Would it be correct to say I am keen to know?

  • From your comment, it seems interested or curious may be what fits better: "I am curious about how you are doing sth." or "I am interested in how you are doing sth."
    – Kris
    Commented Nov 18, 2012 at 10:19
  • well, he asked me if there is anything else I wanted to know about the procedure of them doin smth, and then I wrote a list of relevant question regrading the procedure, but I wanted to ask some "not-very-relevant" which still could have affect the procedure, I went with on a different note, I would also like to know... and I sent the email... but curious and interested seem fine too. cheers mate.
    – mrz
    Commented Nov 18, 2012 at 11:08
  • mrz: I've edited your question some. Let me offer you a pointer, since you're new. When people ask for clarifications, try editing the question, instead of leaving comments. If something isn't clear to one person, chances are it won't be clear to others. Avoid making it so everyone must read through all your comments to fully understand what you're asking by putting your clarifying remarks in the question itself. Also, brevity is not always good here, be specific about why you have a question about language. Did you think your initial phrasing sounded too impolite? Too demanding? Not fluent?
    – J.R.
    Commented Nov 18, 2012 at 12:20
  • @Kris May the Lords of the Sith be visited upon thee, good sir!
    – tchrist
    Commented Nov 18, 2012 at 14:46
  • @mrz I’ve edited your question to improve the formatting and clarity a bit; hope that’s ok with you. I should note here that keen is a tad bit old-fashioned sounding.
    – tchrist
    Commented Nov 18, 2012 at 14:47

3 Answers 3


Actually, I want to know is perfectly valid. If it’s politeness you’re trying to achieve, you could say I would like to know.

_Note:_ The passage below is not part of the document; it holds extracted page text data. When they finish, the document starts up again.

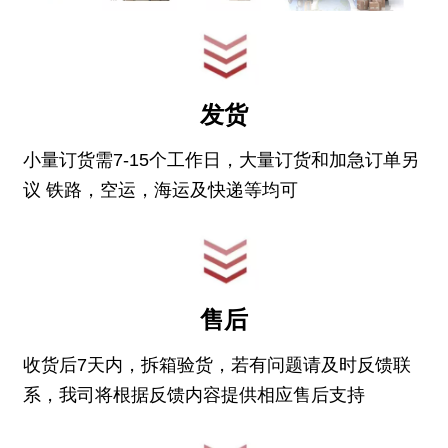
发货
小量订货需7-15个工作日，大量订货和加急订单另
议 铁路，空运，海运及快递等均可
售后
收货后7天内，拆箱验货，若有问题请及时反馈联
系，我司将根据反馈内容提供相应售后支持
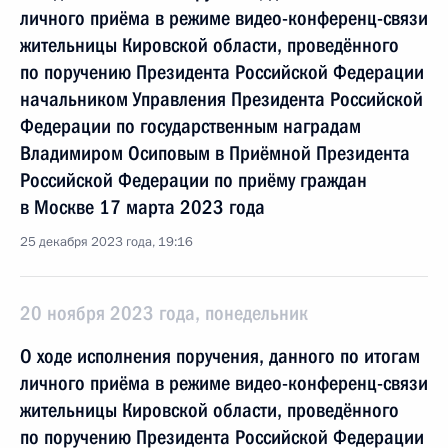
личного приёма в режиме видео-конференц-связи
жительницы Кировской области, проведённого
по поручению Президента Российской Федерации
начальником Управления Президента Российской
Федерации по государственным наградам
Владимиром Осиповым в Приёмной Президента
Российской Федерации по приёму граждан
в Москве 17 марта 2023 года
25 декабря 2023 года, 19:16
20 ноября 2023 года, понедельник
О ходе исполнения поручения, данного по итогам
личного приёма в режиме видео-конференц-связи
жительницы Кировской области, проведённого
по поручению Президента Российской Федерации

This transforms what might have been interpreted as a demand into a request.

An alternative word would be enquire, such as in I would like to enquire.

  • 1
    Actually, I don’t think that enquire works here.
    – tchrist
    Commented Nov 18, 2012 at 14:44
  • You could say something like: On a different note, I wanted to inquire as to how you are doing [something].
    – jsve
    Commented Feb 25, 2014 at 4:50

You can precede to know with all sorts of verbs. Which you choose depends on the context, and the precise degree of formality and politeness you are striving for. In many contexts, including formal ones, I want to know may well serve the purpose, but occasionally you may, for example, want to write I should like to know. It’s really not possible to say more than that without knowing the purpose of the text you have in mind.

  • I'm writing an email to manager of some other company, and wanted to ask him: "On a different note, I wanted to know how you are doing smth"
    – mrz
    Commented Nov 18, 2012 at 8:15
  • That could be ok, but I don't understand how you are doing smth. Commented Nov 18, 2012 at 8:31
  • mrz wants to know how (the addressee) is doing something -- the way he is carrying it out, perhaps.
    – Kris
    Commented Nov 18, 2012 at 10:17
  • you're right Kris.
    – mrz
    Commented Nov 18, 2012 at 11:03
  • Certainly I should like to know sounds more formal, and rather more demanding, than I’m keen to know does. Part of that is the use of the “old” (?) 1st-person I should over I would, but another is the lack of contraction. My unresearched, gut feel is that the keen construct is comparatively rare, at least in North America. But normal speech would just be I’d like to know, which is not quite so stiffly demanding.
    – tchrist
    Commented Nov 18, 2012 at 14:39

Alternative expression for I want to know could be something like I enquire, I seek, I investigate, etc.

There’re lots of ways to say it, but you may have to decide which suits you best based on your actual context.